Primary Eng:
Summary
In an effort to help TTFB for high-priority resources, we throttled low-priority (e.g., not script or css) H2 and QUIC requests like we do HTTP/1.1 (see
bug). This led to solid page-load performance wins (see
design doc). The problem with the launch is that it had developer-facing changes (obvious in retrospect) and so it should have gone through a public I2S process. It didn't, and it's catching developers by surprise (adding latency in some cases) and even breaking things in others. So, let's unship, see if we can find another way without breakage, and try again.
Motivation
The net stack has prioritization issues which cause high-priority requests to wait on low-priority requests. The wait can be substantial when lots of simultaneous requests exist. Throttling requests (to a max of 6 simultaneous low-priority requests per host) above the network stack fixes this, but goes against expected (and documented) H2 and QUIC behavior. While it significantly (2%) improves time-to-first-contentful-paint for our users, It does add latency to overall page load time.
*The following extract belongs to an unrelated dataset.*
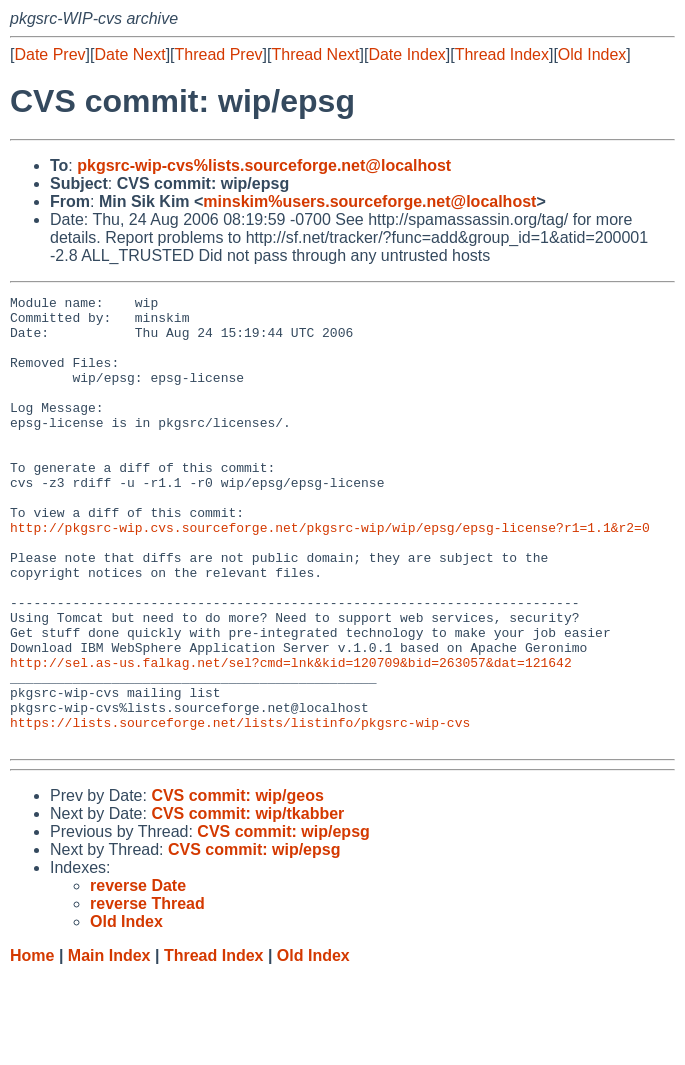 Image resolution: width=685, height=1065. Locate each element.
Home (32, 1045)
For example, if you load a large number of photos they'll take longer overall, though the first requests will finish sooner than they would otherwise. Further, throttling H2 can even break pages (unbeknownst to me). A site that plays 10 videos simultaneously won't work when H2 is throttled.
The throttle was considered a stop-gap while looking for a better solution. The solution (properly prioritizing requests within the net stack) may still be a ways off. We'd like to come up with a better stop-gap in the meanwhile. For instance, we could only throttle H2+QUIC while parsing the head of the response, and unthrottle once parsing body. Or, we could batch requests and allow another 6 in every 10ms. Either way, we should try to find something better if we can, and send an I2S when the time comes to ship.
Compatibility Risk
Unshipping should have no compatibility risk. It makes us compliant.